The output of the predict.py file given this review is: [(0, 0.063979336376367435), (2, 0.19344804518265865), (6, 0.049013217061090186), (7, 0.31535985308065378), (8, 0.074829314265223476), (14, 0.046977300077683241), (15, 0.044438343698184689), (18, 0.09128157138884592), (28, 0.085020844956249786)]

Thus, the review is characterized mostly by topics 7 (32%) and 2 (19%). The missing topics, such as 1, 3, 4, 5 and so on are all zero, that’s why they are missing. Well, what do you know, those topics are about the service and restaurant owner.

Another one: Either the quality has gone down or my taste buds have higher expectations than the last time I was here (about 2 years ago). Now that SF has so many delicious Italian choices where the pasta is made in-house/homemade, it was tough for me to eat the store-bought pasta. The pasta lacked texture and flavor, and even the best sauce couldn’t change my disappointment. The gnocchi tasted better, but I just couldn’t get over how cheap the pasta tasted. I discovered another spot in North Beach called X and I was really impressed with their pasta, so that’s my new go-to spot.

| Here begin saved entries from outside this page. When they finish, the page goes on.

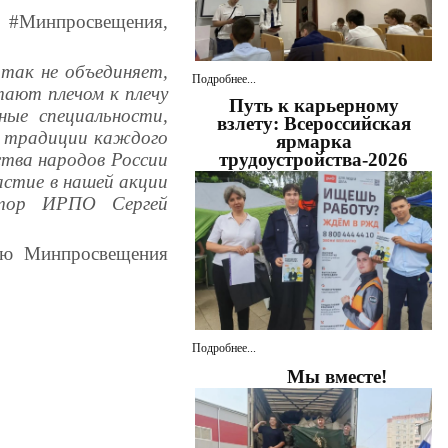
 #Минпросвещения,
 так не объединяет,
Подробнее...
тают плечом к плечу
Путь к карьерному
ные специальности,
взлету: Всероссийская
м традиции каждого
ярмарка
трудоустройства-2026
ства народов России
астие в нашей акции
ктор ИРПО Сергей
ию Минпросвещения
Подробнее...
Мы вместе!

Distribution: [(2, 0.049949761363727557), (14, 0.67415587326751736), (28, 0.14795291772795682), (33, 0.044461283686581303), (44, 0.044349729171608801)]

Clearly, the review is about topic 14, which is italian food.

Third time’s the charm: Really superior service in general; their reputation precedes them and they deliver. It can indeed be tough to get seating, but I find them willingly accommodating when they can be, and seating at the bar can be really enjoyable, actually. So many wonderful items to choose from, but don’t forget to save room for the over-the-top chocolate souffle; elegant and wondrous. Oh and hello, roast Maine lobster, mini quail and risotto with dungeness crab. De-lish.

[(0, 0.12795812236631765), (4, 0.25125769311344842), (8, 0.097887323141830185), (17, 0.15090844416208612), (24, 0.12415345702622631), (27, 0.067834960190092219), (35, 0.06375000000000007), (41, 0.06375000000000007)]

The topics predicted are topic 4 - seafood and topic 24 - service. Right on the money again. I just picked the first couple of topics but these can be selected based on their distribution, i.e. taking all above a set threshold.

It isn’t generally this sunny in Denmark though… Take a closer look at the topics and you’ll notice some are hard to summarize and some are overlapping. This is where a bit of LDA tweaking can improve the results.

While this method is very simple and very effective, it still needs some polishing, but that is beyond the goal of the prototype. LDA is however one of the main techniques used in the industry to categorize text and for the most simple review tagging, it may very well be sufficient.